The difficulty of distinguishing between different types of land rights holders meant that the exception was not only for communal land rights holders but also for all other holders. This change meant that any application for environmental authorization in respect to mining activities submitted after 11 Jun 2021 (the date of publication of the amendment) required the consent of the landowners if the applicant wasn’t the owner of the land. This was applicable to all landowners.
The change was welcomed by many, but Minister Creecy published a notice dated 3 March 2022 that rescinded the clause that had amended regulation 39 and reinstated the regulation to its original form. This in itself was not surprising, given that the supporters of mining in government (a significant force) would have regarded this legislative amendment as a further obstacle potentially a very difficult one – to commencing mining operations.

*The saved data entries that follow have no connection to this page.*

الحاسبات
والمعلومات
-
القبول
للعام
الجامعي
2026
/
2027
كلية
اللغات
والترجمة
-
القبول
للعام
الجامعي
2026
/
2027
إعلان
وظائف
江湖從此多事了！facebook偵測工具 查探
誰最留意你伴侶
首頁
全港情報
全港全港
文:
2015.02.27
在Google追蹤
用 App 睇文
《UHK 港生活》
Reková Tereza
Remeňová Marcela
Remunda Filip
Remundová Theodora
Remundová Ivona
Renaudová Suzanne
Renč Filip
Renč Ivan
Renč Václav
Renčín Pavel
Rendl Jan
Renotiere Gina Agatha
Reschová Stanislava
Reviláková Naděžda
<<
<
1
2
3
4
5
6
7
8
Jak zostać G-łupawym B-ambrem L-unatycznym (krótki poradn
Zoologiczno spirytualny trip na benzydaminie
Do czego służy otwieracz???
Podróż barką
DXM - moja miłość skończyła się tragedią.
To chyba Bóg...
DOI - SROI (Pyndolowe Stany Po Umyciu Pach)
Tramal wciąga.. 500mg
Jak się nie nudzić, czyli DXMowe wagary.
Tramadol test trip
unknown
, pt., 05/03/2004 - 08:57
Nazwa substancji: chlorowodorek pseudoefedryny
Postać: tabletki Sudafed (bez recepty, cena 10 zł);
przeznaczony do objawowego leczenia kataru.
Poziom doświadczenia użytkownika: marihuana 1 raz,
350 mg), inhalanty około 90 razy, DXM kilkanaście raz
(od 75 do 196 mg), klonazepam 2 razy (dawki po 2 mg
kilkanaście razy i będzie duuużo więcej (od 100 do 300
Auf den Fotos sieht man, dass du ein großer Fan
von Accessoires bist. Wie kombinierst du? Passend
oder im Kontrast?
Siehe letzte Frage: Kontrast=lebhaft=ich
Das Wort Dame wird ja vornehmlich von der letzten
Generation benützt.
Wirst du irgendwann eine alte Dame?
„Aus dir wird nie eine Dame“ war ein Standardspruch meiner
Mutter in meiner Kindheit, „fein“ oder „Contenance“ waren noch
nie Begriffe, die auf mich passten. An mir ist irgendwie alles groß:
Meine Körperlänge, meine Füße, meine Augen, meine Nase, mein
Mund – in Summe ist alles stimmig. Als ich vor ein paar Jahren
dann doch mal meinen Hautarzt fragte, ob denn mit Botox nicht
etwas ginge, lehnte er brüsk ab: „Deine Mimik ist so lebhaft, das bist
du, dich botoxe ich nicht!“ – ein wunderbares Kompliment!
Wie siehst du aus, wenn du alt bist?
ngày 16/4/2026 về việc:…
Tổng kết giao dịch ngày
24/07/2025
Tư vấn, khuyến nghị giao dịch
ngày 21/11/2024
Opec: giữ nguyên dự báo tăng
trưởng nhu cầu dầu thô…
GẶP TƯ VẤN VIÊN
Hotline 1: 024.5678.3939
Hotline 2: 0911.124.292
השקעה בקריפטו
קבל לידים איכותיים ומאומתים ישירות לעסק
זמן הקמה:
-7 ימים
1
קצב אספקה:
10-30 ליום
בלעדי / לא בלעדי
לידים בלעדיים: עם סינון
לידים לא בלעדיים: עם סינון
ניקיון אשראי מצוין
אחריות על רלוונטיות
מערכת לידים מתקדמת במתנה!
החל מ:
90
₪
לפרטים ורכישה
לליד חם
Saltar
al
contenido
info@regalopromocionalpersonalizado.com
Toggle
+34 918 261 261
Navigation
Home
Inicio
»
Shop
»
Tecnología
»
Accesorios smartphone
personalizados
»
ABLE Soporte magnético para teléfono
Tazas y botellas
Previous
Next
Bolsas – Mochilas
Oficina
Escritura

Surprisingly though, this amendments withdrawal was based on insufficient compliance with procedural requirements regarding public participation in Nema. Sections 44 and 47 of Nema provide for the general powers and process for making regulations. The act requires a notice and comment process, which is publishing draft regulations and inviting interested parties for comments. These comments are supposed to be used to inform the publication the final regulations.
The minister’s alleged reason for withdrawing is a question. If the public participation process failed, then the process failed for the entire government notice of June 2021 and amendments to all 17 regulations. This includes the clause containing the mine exception. Why was this clause removed and not the entire government notice?

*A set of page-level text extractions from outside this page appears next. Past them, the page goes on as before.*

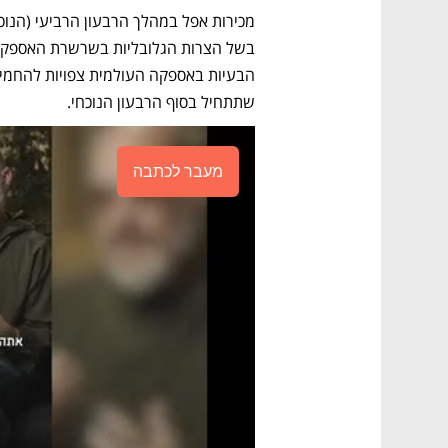
שתתחיל בסוף הרבעון הנוכחי.
מעבר לכתבה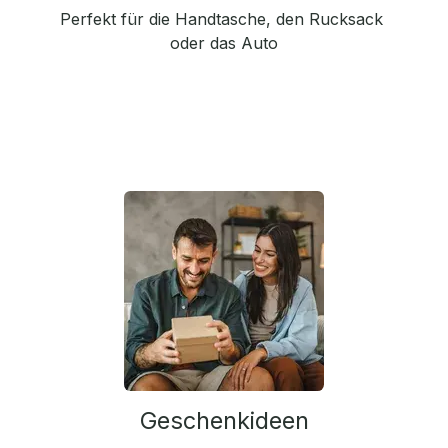
Perfekt für die Handtasche, den Rucksack
oder das Auto
Geschenkideen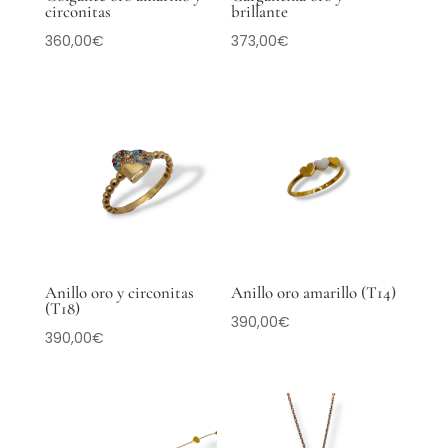
circonitas
brillante
360,00
€
373,00
€
Anillo oro y circonitas
Anillo oro amarillo (T14)
(T18)
390,00
€
390,00
€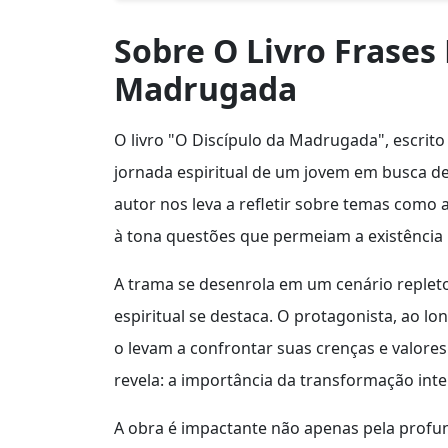
Sobre O Livro Frases
Madrugada
O livro "O Discípulo da Madrugada", escrito
jornada espiritual de um jovem em busca de
autor nos leva a refletir sobre temas como a
à tona questões que permeiam a existênci
A trama se desenrola em um cenário replet
espiritual se destaca. O protagonista, ao 
o levam a confrontar suas crenças e valores
revela: a importância da transformação inte
A obra é impactante não apenas pela profu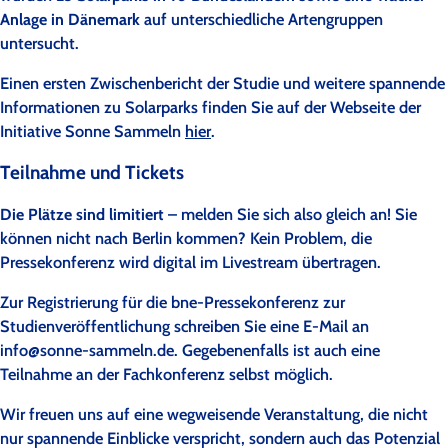
Anlage in Dänemark
auf unterschiedliche Artengruppen
untersucht.
Einen ersten Zwischenbericht der Studie und weitere spannende
Informationen zu Solarparks finden Sie auf der Webseite der
Initiative Sonne Sammeln
hier
.
Teilnahme und Tickets
Die Plätze sind limitiert
– melden Sie sich also gleich an! Sie
können nicht nach Berlin kommen? Kein Problem, die
Pressekonferenz wird digital im Livestream übertragen.
Zur Registrierung für die bne-Pressekonferenz zur
Studienveröffentlichung schreiben Sie eine E-Mail an
info@sonne-sammeln.de. Gegebenenfalls ist auch eine
Teilnahme an der Fachkonferenz selbst möglich.
Wir freuen uns auf eine wegweisende Veranstaltung, die nicht
nur spannende Einblicke verspricht, sondern auch das Potenzial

Ministers may have disingenuously withdrawn this amendment despite not meeting the requirements. publicParticipation in section 47. However, a provision in Section 44 states that any regulation under this section must be approved after consultation with all Cabinet Members whose areas will be affected.
Given the potential implications for mining of the amendments to regulation 39, it seems likely that the minister of minerals resources was not consulted prior to the 2021 amendment. It is highly unlikely that any mining sector would allow this change to be made without resistance. If this was true, why did the minister not mention it as the reason for rescinding the amendment?
The amendment’s withdrawal is retroactive, meaning that any application for an environmental authorization for mining activities after 11 June 2021 doesn’t require the consent of the landowner. However, the Maledu BaleniJudgements still apply in relation communal land. It will therefore be interesting to see if the EIA regulations are amended to accommodate this change.
If the change is only in relation communal land rights holders, it could raise constitutional questions about equality and property rights. We will keep an eye on any further developments. DM
Michael Kidd is Professor of law at the University of KwaZulu–Natal in Pietermaritzburg. He is a specialist in administrative, environmental, and water law and has been working in these areas for more than 30 year.